• Welcome to Valhalla Legends Archive.
 

BNLS

Started by Denial, February 26, 2007, 11:21 PM

Previous topic - Next topic

Barabajagal

Wonderful. Then they change it because it's been released and everyone's screwed again. Keep your bright ideas to yourself.

Don Cullen

#16
I disagree, RealityRipple. This was an anti-cheat move, not an anti-bot move. So most likely they would not change the Crev system just because it was released. The point of them forcing the Crev to run based on a hash from memory was to ensure that nothing was being injected into the game process at time of program execution. If you examine all of the latest hacks, you'll see their effort to clean up the initial execution was successful-- now hacks are forced to wait until AFTER the game has completed connecting to Battle.net before injecting themselves into the game process.

Now the only move Blizzard needs to do is add another timer packet that'd be sent every say, 5 minutes to the game client requesting that it run a hash of game memory, and it'd disconnect the client after two minutes of lack of response, if the client failed to send a valid hash of game memory and got disconnected three times in a row, an ip-ban would occur.

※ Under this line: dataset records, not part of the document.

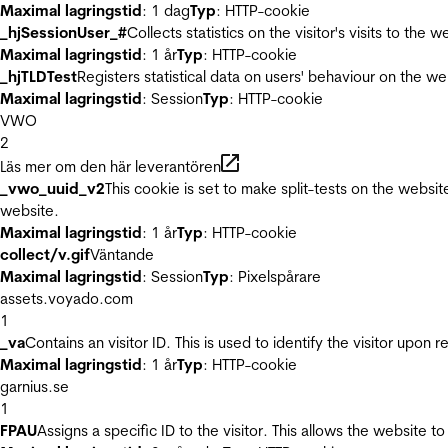
Maximal lagringstid
: 1 dag
Typ
: HTTP-cookie
_hjSessionUser_#
Collects statistics on the visitor's visits to t
Maximal lagringstid
: 1 år
Typ
: HTTP-cookie
_hjTLDTest
Registers statistical data on users' behaviour on the we
Maximal lagringstid
: Session
Typ
: HTTP-cookie
VWO
2
Läs mer om den här leverantören
_vwo_uuid_v2
This cookie is set to make split-tests on the websi
website.
Maximal lagringstid
: 1 år
Typ
: HTTP-cookie
collect/v.gif
Väntande
Maximal lagringstid
: Session
Typ
: Pixelspårare
assets.voyado.com
1
_va
Contains an visitor ID. This is used to identify the visitor upon 
Maximal lagringstid
: 1 år
Typ
: HTTP-cookie
garnius.se
1
FPAU
Assigns a specific ID to the visitor. This allows the website to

This would drastically reduce the amount and efficiency of the hacks out there. Of course, that's assuming that the Crev formula wasn't released, and also that's assuming the hacks don't become semi-bots running off the Crev bin that was released, and that BNLS would not support that specific anti-hack packet. :-\
Regards,
Don
-------

Don't wonder why people suddenly are hostile when you treat them the way they shouldn't be- it's called 'Mutual Respect'.

Barabajagal

Except that it only checks when you first log in. If you enable your hacks after you log in, you're perfectly fine. I will never believe this was anti-hack, even if you dispute my proof. It affected bots much more than it ever affected hackers.

Don Cullen

If you say so. I believe that once they established a timer-based regime of memory hash request-response system, that'd ensure that hacks would be severely impaired. If Blizzard limited those timer-based hashing requests to in-game only, that'd certainly deliver a considerable blow against hackers and not further impair bots from being able to connect to Battle.net.
Regards,
Don
-------

Don't wonder why people suddenly are hostile when you treat them the way they shouldn't be- it's called 'Mutual Respect'.

Barabajagal

Warden always checks for hacks and such, but lockdown is all during connection, which most hacks aren't enabled for, or don't need to be.

Don Cullen

#20
Quote from: [RealityRipple] on March 04, 2007, 09:00 PM
Warden always checks for hacks and such, but lockdown is all during connection, which most hacks aren't enabled for, or don't need to be.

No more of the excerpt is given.